Tuesday, June 04, 2013


"The immediate explanation for the rising protests in Turkey can be found in the fierce reaction of the country’s prime minister Recep Tayyip Erdogan. Behind the turbulence lies a much bigger question posed in recent years by the prime minister’s Justice and Development party, or AKP. Where, in Mr Erdogan’s mind, does Turkey sit in the world? Not so long ago Ankara looked west. Now it has turned east. Mr Erdogan has responded to the disturbance with a public rage that more than matches the anger of those who have occupied Istanbul’s Taksim square and staged protests in other big cities.
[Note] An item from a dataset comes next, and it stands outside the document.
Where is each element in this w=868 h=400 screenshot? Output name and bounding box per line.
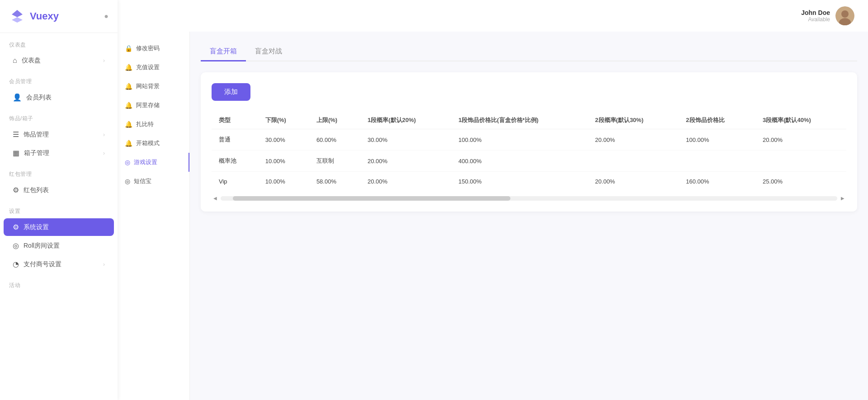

The demonstrators have been branded extremists and looters, Turks who drink alcohol have been labelled alcoholics and Twitter has been called a curse on society. The opposition Republican People’s party, the heir to the secularist tradition of Mustafa Kemal Ataturk, stands accused by the prime minister of stirring up unrest because of its successive defeats at the ballot box. Alongside the heavy-handed response of teargas-firing police, the prime minister could scarcely have given a more telling display of the authoritarianism against which the protesters have set their face. Mr Erdogan has won three elections and, caught in the hubris that comes with a decade in office, has acted as if this puts him beyond the constraints of Turkish democracy. The unease has been gathering for some time. Crackdowns on the press, arrests of political opponents, the increasingly Islamist hue of domestic policies and the suspicion that Mr Erdogan sees no end to his own hold on power have all conspired to stir disquiet. It has long been an open secret that the prime minister wants to swap his present post for that of a supercharged presidency. He wants to change the constitution to give effect to the transition. The ambition creates unease reaching well beyond his political opponents, including, some say, in the office of the current president Abdullah Gul. The irony in Mr Erdogan’s denunciation of protest is inescapable. After a hesitant initial reaction to the Arab uprisings, the Turkish government has cast itself as the champion of freedom in the Middle East. The social networks Mr Erdogan now denounces played a noteworthy role in mobilising opposition to authoritarian rule elsewhere".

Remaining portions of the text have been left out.